# Critique Quarter horse gelding



## howrsegirl123 (Feb 19, 2012)

I've asked for a critique on my horse before, but here's a very recent picture (taken Saturday) and he's gained some more muscle so I was just curious to see what everyone thought


----------



## howrsegirl123 (Feb 19, 2012)




----------



## tinyliny (Oct 31, 2009)

nice horse. Good short back, nice hocks and good rear leg angles. NIce short front canons, good pasterns, though I wish he were not in grass ' cause I cant' see the whole pastern nor the hoof.

the neck is set on a bit low, but length and muscling is good. the croup is short and the hip angle steep, even for a QH, with his Sacroilliac joint a bit too far back. this is , IMO, his only real "fault". 
Overall, a very nice horse who looks very useful for many disciplines.

ETA as I look again, I would say that his back is not short (not long) . just seems that way with the saddle on. it's always best to do confo shots w/o a saddle.


----------



## CandyCanes (Jul 1, 2013)

The first thing that stands out is his weak hind quarters. As well as this he is a tiny bit camped out, and he has a straight shoulder.


----------



## tinyliny (Oct 31, 2009)

Funny, I don't see a straight shoulder. I see a good shoulder, of correct angle for a QH. I also don't see camped out behind. so many QH's are just the opposite; either camped under or sickle hocked. this guy doesn't have that. 
I agree that his hindquarters are his weakest link.


----------



## Honeysuga (Sep 1, 2009)

Great looking critter! I agree, no straight shoulder and not camped. His coupling looks a little weak, his neck a little thick as well as his throatlatch. Overall very nice.
_Posted via Mobile Device_


----------



## Tryst (Feb 8, 2012)

I would like more bone, especially in the forelegs. He looks a little over conditioned IMO.


----------



## howrsegirl123 (Feb 19, 2012)

This actually wasn't meant to be a confo shot, I just took a picture of him and I looked at it later and realized he happened to be standing perfectly square, so I just used it.  
Thanks everyone, I usually get that he has a short/steep croup and his neck ties in a tad low. If you notice anything else let me know!
_Posted via Mobile Device_


----------



## JustDressageIt (Oct 4, 2007)

Overall, I really like him. He's steep through the croup, a bit weak through the HQ, and is a bit pigeon breasted. His knee/cannon attachment sent what I'd like ideally, it's a bit back at the knee, but that is getting picky. For me, his neck ties in a bit low to his withers. 

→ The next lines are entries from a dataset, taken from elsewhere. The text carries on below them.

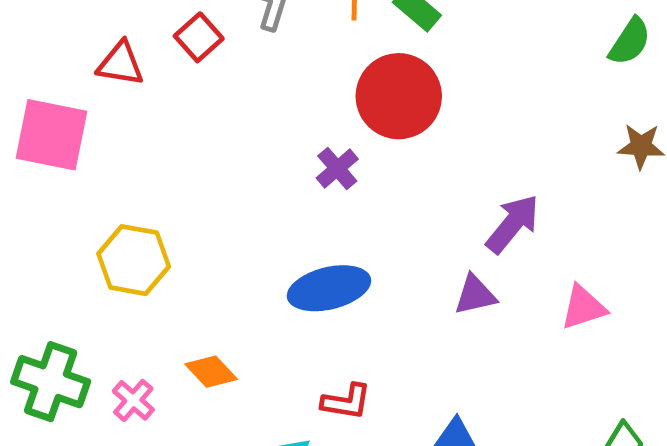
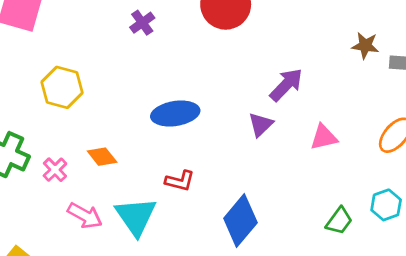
purple cross: (337, 168) -> (142, 23), moved
purple triangle: (475, 295) -> (261, 125), turned -36

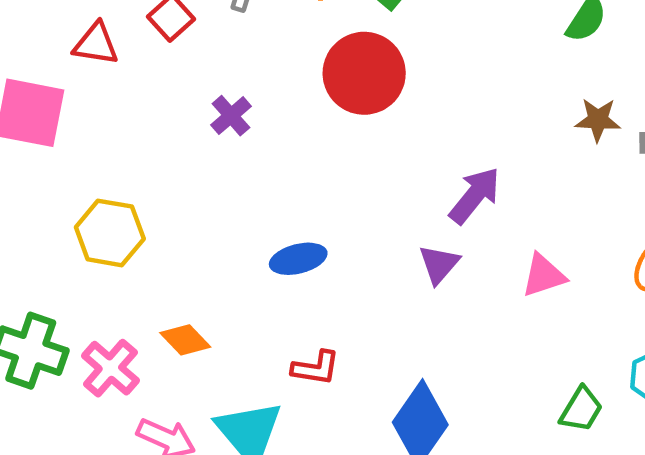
blue ellipse: (175, 113) -> (298, 259), size x0.7
pink cross: (55, 170) -> (110, 368), size x1.4

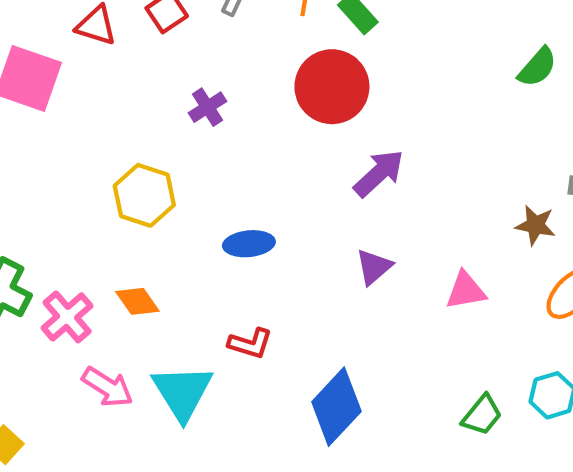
brown star: (598, 120) -> (535, 225), moved
purple arrow: (475, 196) -> (379, 173), moved
yellow hexagon: (110, 233) -> (144, 195), moved

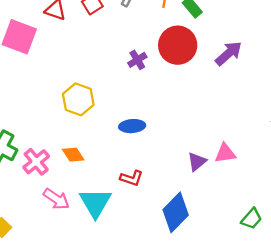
purple cross: (208, 107) -> (137, 60), moved
purple arrow: (379, 173) -> (229, 53), moved
purple triangle: (374, 267) -> (197, 162), moved
pink triangle: (466, 291) -> (225, 153), moved

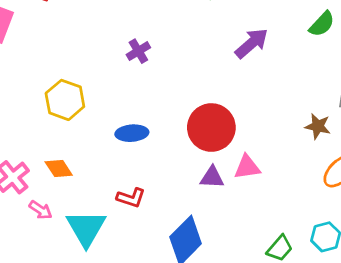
red circle: (178, 45) -> (211, 128), moved
purple triangle: (197, 162) -> (212, 177), turned 42
pink arrow: (56, 199) -> (41, 210), moved, size x0.7

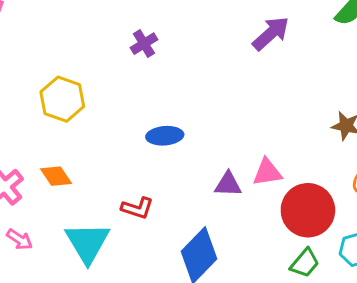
red circle: (211, 128) -> (308, 210), moved
blue ellipse: (132, 133) -> (165, 136), moved
pink arrow: (41, 210) -> (20, 239), moved

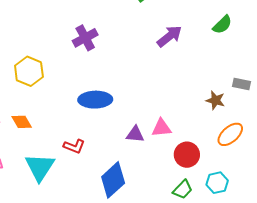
purple cross: (144, 44) -> (85, 38), size x1.4
blue ellipse: (165, 136) -> (95, 100), size x1.4
red circle: (308, 210) -> (187, 155), size x0.7

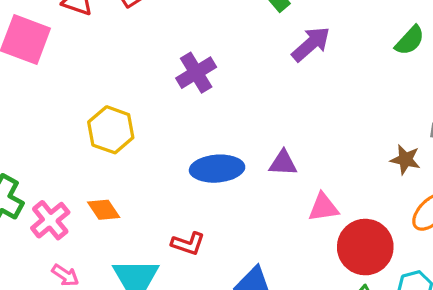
purple arrow: (169, 36) -> (311, 44), moved
purple triangle: (135, 134) -> (283, 163), moved
red circle: (187, 155) -> (365, 247), size x1.4

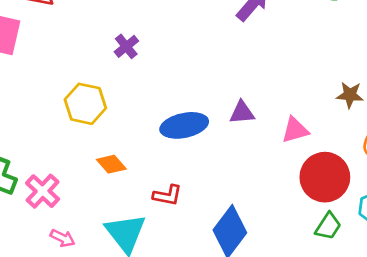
purple cross: (196, 73) -> (126, 46), moved, size x0.7
pink triangle: (323, 207) -> (295, 130), moved
orange diamond: (104, 210) -> (111, 164), moved

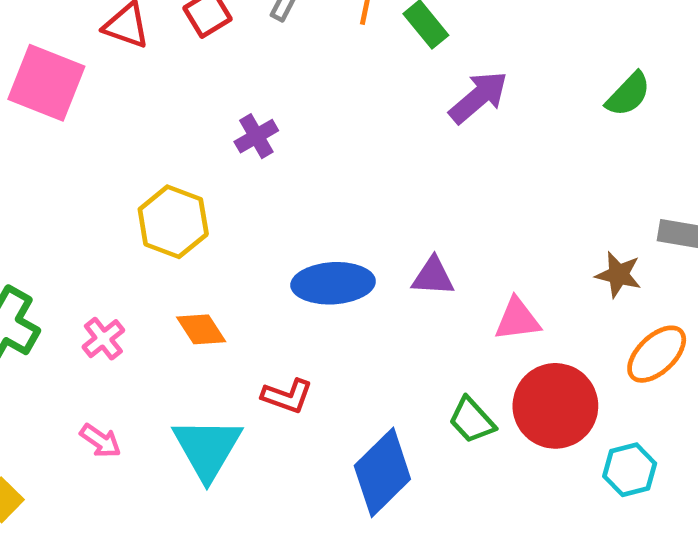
pink cross: (43, 191) -> (103, 339), moved, size x0.7
green trapezoid: (328, 226) -> (472, 420), moved, turned 96

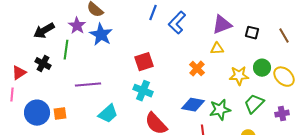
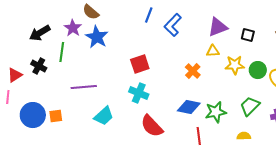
yellow star: (239, 76) -> (235, 65), moved

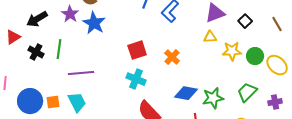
black square: (248, 35) -> (245, 21), turned 32
green line: (62, 52) -> (59, 49), moved
orange cross: (193, 71) -> (172, 57), moved
red triangle: (15, 75) -> (13, 37), moved
cyan trapezoid: (104, 116) -> (77, 102), moved, turned -75

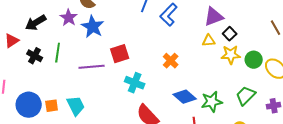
black square: (245, 21) -> (230, 34), moved
red square: (137, 50) -> (120, 54), moved
purple line: (81, 73) -> (92, 67), moved
blue diamond: (186, 93) -> (185, 97), turned 30

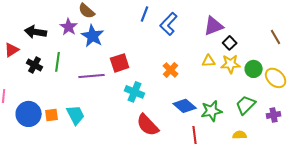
black arrow: (36, 23) -> (36, 32), turned 40
yellow triangle: (209, 41) -> (209, 61), moved

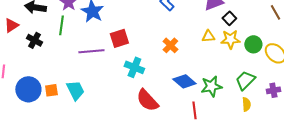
green line: (58, 62) -> (61, 25), moved
yellow semicircle: (240, 135) -> (246, 104), moved, turned 88

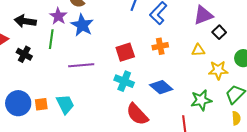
red square: (119, 38) -> (125, 52), moved
yellow star: (230, 39) -> (218, 70), moved
orange cross: (170, 45) -> (160, 46), moved, turned 35
blue diamond: (184, 81) -> (161, 87), moved

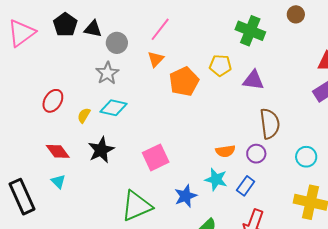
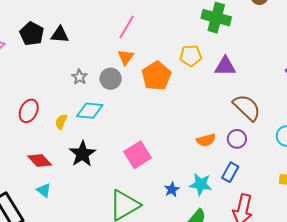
gray circle: (117, 43) -> (111, 79), moved
gray star: (107, 73) -> (79, 77), size x0.7
brown semicircle: (270, 124) -> (247, 108), turned -32
cyan star: (216, 179) -> (201, 184), moved
blue star: (186, 196) -> (172, 189), size x0.7

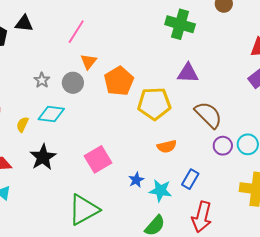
pink line: (127, 27) -> (76, 32), moved
black triangle: (60, 35) -> (24, 23), moved
yellow pentagon: (191, 56) -> (154, 104), moved, size x1.5
purple circle: (237, 139) -> (223, 146), moved
blue star: (172, 189) -> (136, 180), moved

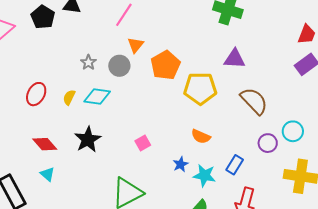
yellow semicircle: (22, 124) -> (69, 97), moved
orange semicircle: (167, 146) -> (201, 136), moved, turned 36
purple circle: (223, 146) -> (268, 143), moved
pink square: (98, 159) -> (143, 143), size x0.6

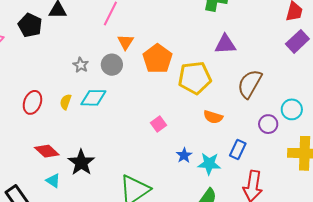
brown semicircle: (254, 101) -> (250, 84), turned -100
orange semicircle: (201, 136) -> (213, 117), moved
black star: (88, 139) -> (81, 162), moved
pink square: (143, 143) -> (159, 124), moved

Now I am going to put on my flame suit, young lady, and shake my finger at you. 1) horse tied by the bit, and 2) reins are on the ground. If that horse set back, he'd do major damage to his mouth and head, and then could get tangled up on those reins. Baaaaaaad. Please be more cautious next time.


----------



## howrsegirl123 (Feb 19, 2012)

JustDressageIt said:


> Overall, I really like him. He's steep through the croup, a bit weak through the HQ, and is a bit pigeon breasted. His knee/cannon attachment sent what I'd like ideally, it's a bit back at the knee, but that is getting picky. For me, his neck ties in a bit low to his withers.
> 
> Now I am going to put on my flame suit, young lady, and shake my finger at you. 1) horse tied by the bit, and 2) reins are on the ground. If that horse set back, he'd do major damage to his mouth and head, and then could get tangled up on those reins. Baaaaaaad. Please be more cautious next time.


I do understand under most circumstances that that's unsafe, and I understand your concern, but this horse would never pull back. Even if he got spooked, he doesn't make a big deal out of it. I just know him and he's not that way at all.
_Posted via Mobile Device_


----------



## tinyliny (Oct 31, 2009)

Heck, I didnt' even notice the hanging reins!


----------